Question

find the square root.
\\(\sqrt{\frac{36}{64}}\\)
\\(\sqrt{\frac{36}{64}} = \square\\) (type an integer or a simplified fraction.)

Explanation:

Step1: Recall square root of fraction rule

The square root of a fraction $\sqrt{\frac{a}{b}}$ is equal to $\frac{\sqrt{a}}{\sqrt{b}}$ (where $a\geq0$ and $b > 0$). So for $\sqrt{\frac{36}{64}}$, we can write it as $\frac{\sqrt{36}}{\sqrt{64}}$.

Step2: Calculate square roots of numerator and denominator

We know that $\sqrt{36}=6$ (because $6\times6 = 36$) and $\sqrt{64}=8$ (because $8\times8 = 64$).
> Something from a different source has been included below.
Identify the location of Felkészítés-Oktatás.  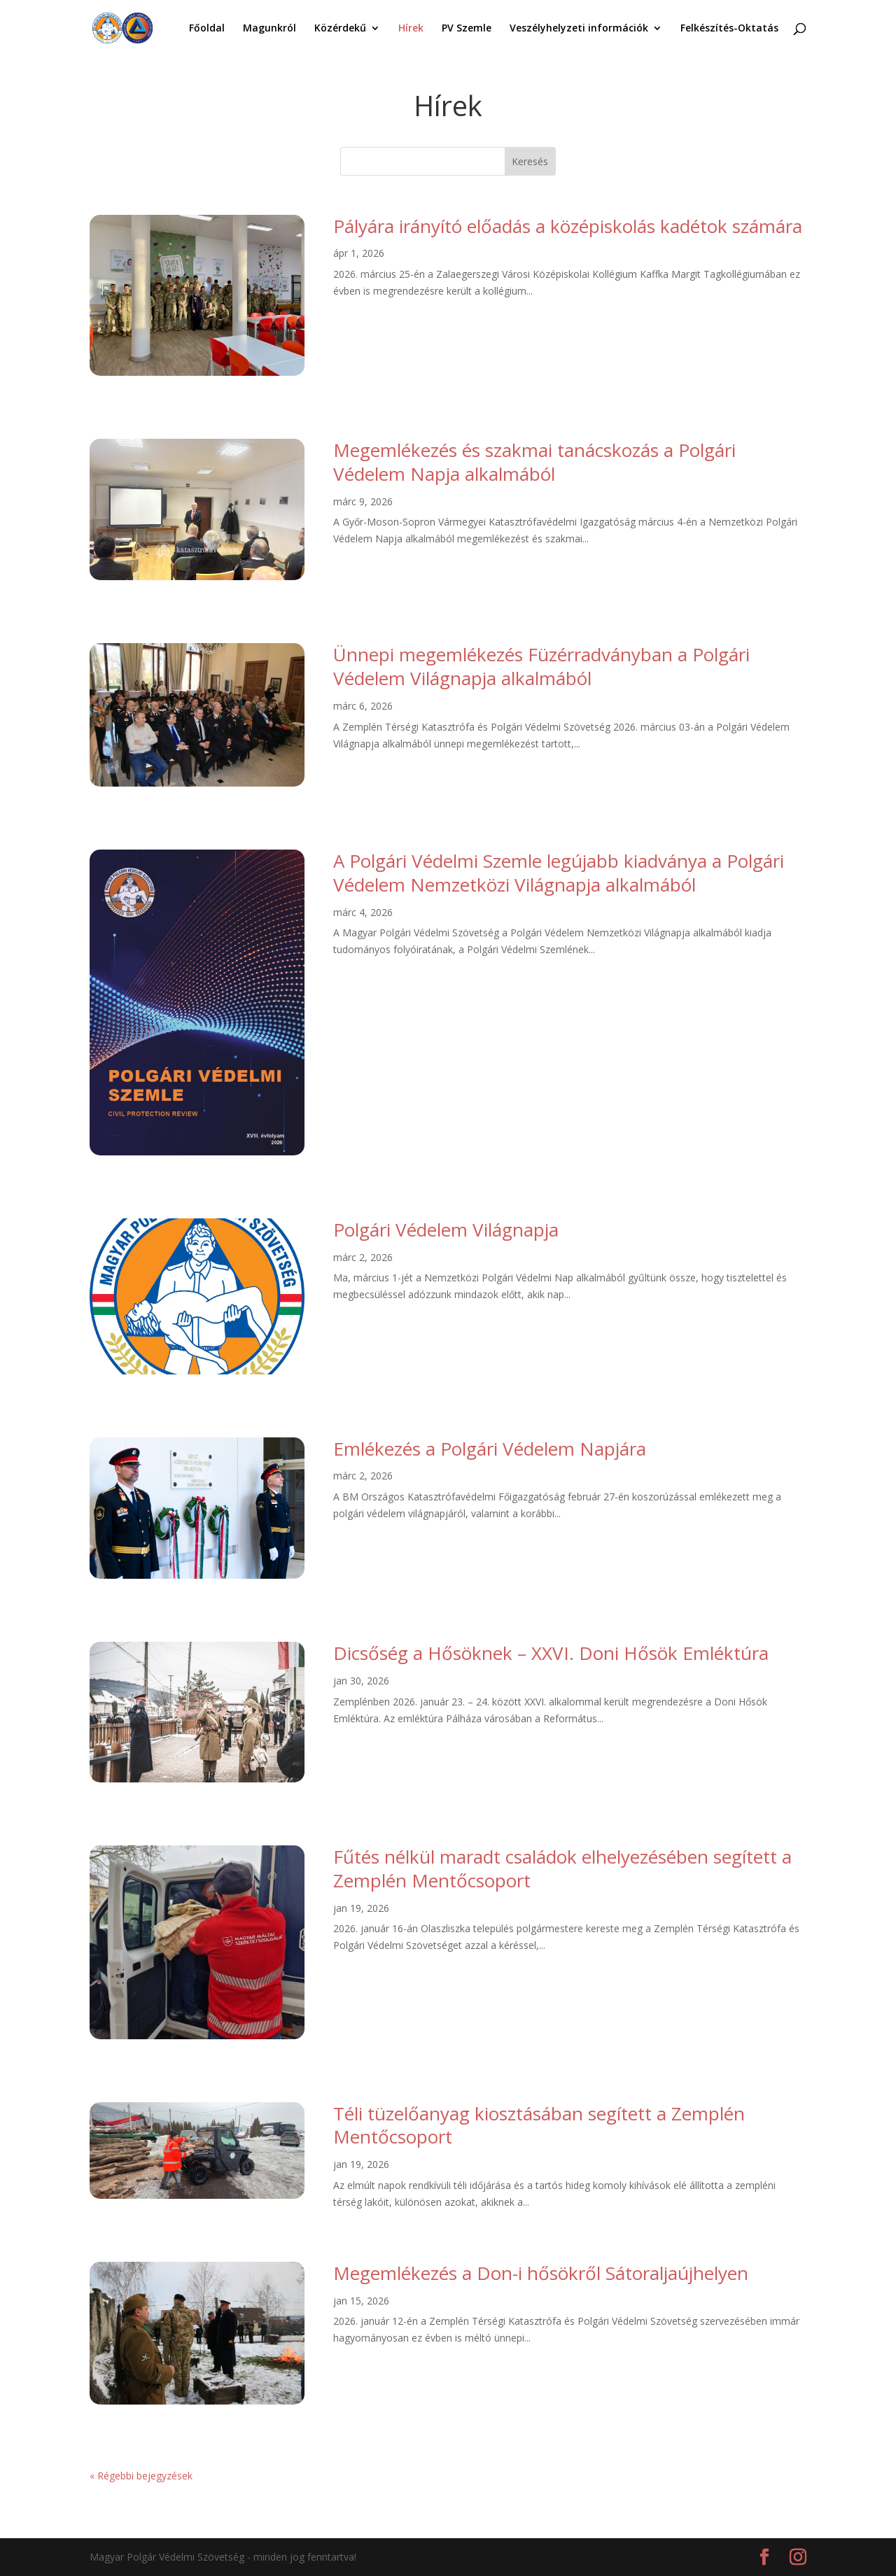 (729, 28).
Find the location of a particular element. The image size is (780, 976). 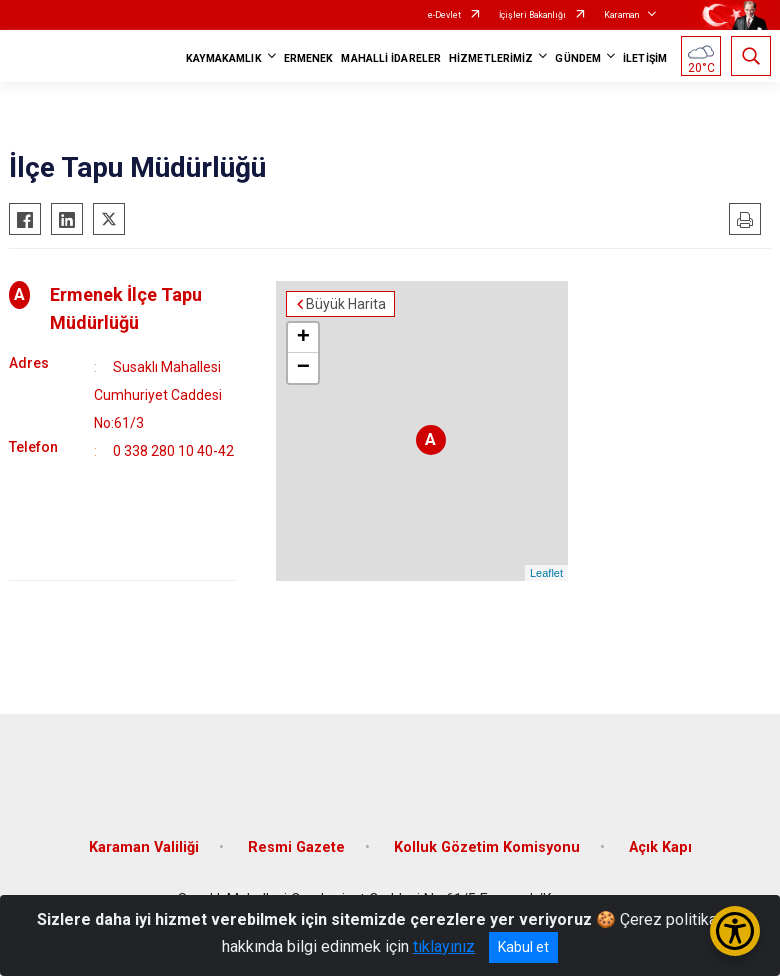 HİZMETLERİMİZ [button] is located at coordinates (491, 58).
So substituting these values into the fraction $\frac{\sqrt{36}}{\sqrt{64}}$, we get $\frac{6}{8}$.

Step3: Simplify the fraction

We can simplify $\frac{6}{8}$ by dividing both the numerator and the denominator by their greatest common divisor, which is 2. So $\frac{6\div2}{8\div2}=\frac{3}{4}$.

Answer:

$\frac{3}{4}$